Entries provided:
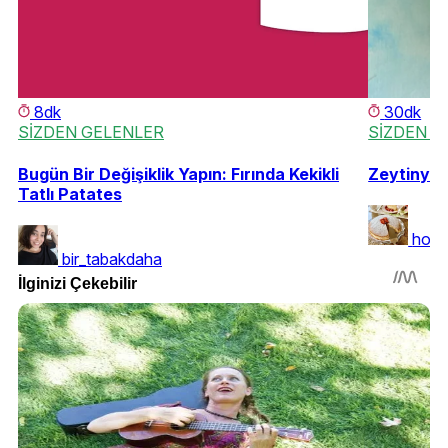
8dk
30dk
SİZDEN GELENLER
SİZDEN G
Bugün Bir Değişiklik Yapın: Fırında Kekikli
Zeytinyağl
Tatlı Patates
hob
bir_tabakdaha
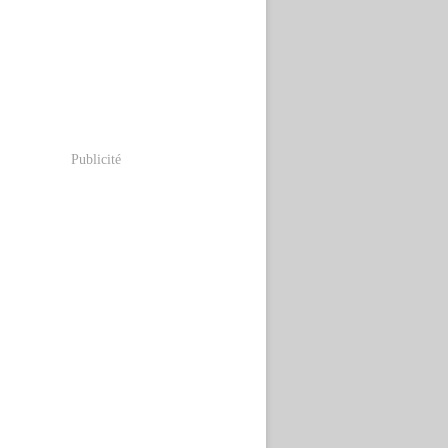
Publicité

Exercise directions:
Quote in full the listing given above; the images are to be left out.

Answer space:
8dk
30dk
SİZDEN GELENLER
SİZDEN G
Bugün Bir Değişiklik Yapın: Fırında Kekikli
Zeytinyağl
Tatlı Patates
hob
bir_tabakdaha
Publicité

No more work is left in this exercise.